* _WHAT IS EXPECTED_: Word for word, give the records again, dropping any picture they hold.

↓↓↓

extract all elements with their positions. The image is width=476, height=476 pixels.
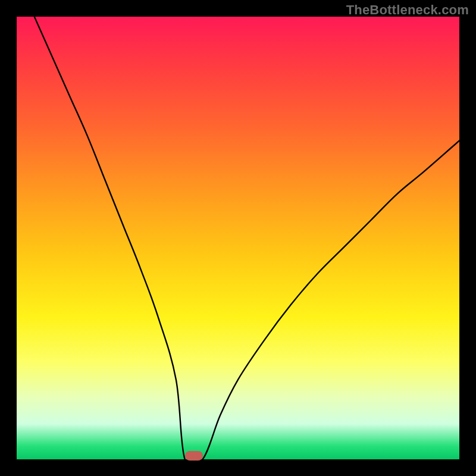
plot-area — [17, 17, 459, 459]
bottleneck-curve — [17, 17, 459, 459]
optimal-marker — [185, 451, 203, 461]
curve-path — [35, 17, 459, 459]
chart-frame: TheBottleneck.com — [0, 0, 476, 476]
watermark-text: TheBottleneck.com — [346, 2, 469, 18]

↑↑↑

* _RESULT_:
extract all elements with their positions. The image is width=476, height=476 pixels.
plot-area — [17, 17, 459, 459]
bottleneck-curve — [17, 17, 459, 459]
optimal-marker — [185, 451, 203, 461]
curve-path — [35, 17, 459, 459]
chart-frame: TheBottleneck.com — [0, 0, 476, 476]
watermark-text: TheBottleneck.com — [346, 2, 469, 18]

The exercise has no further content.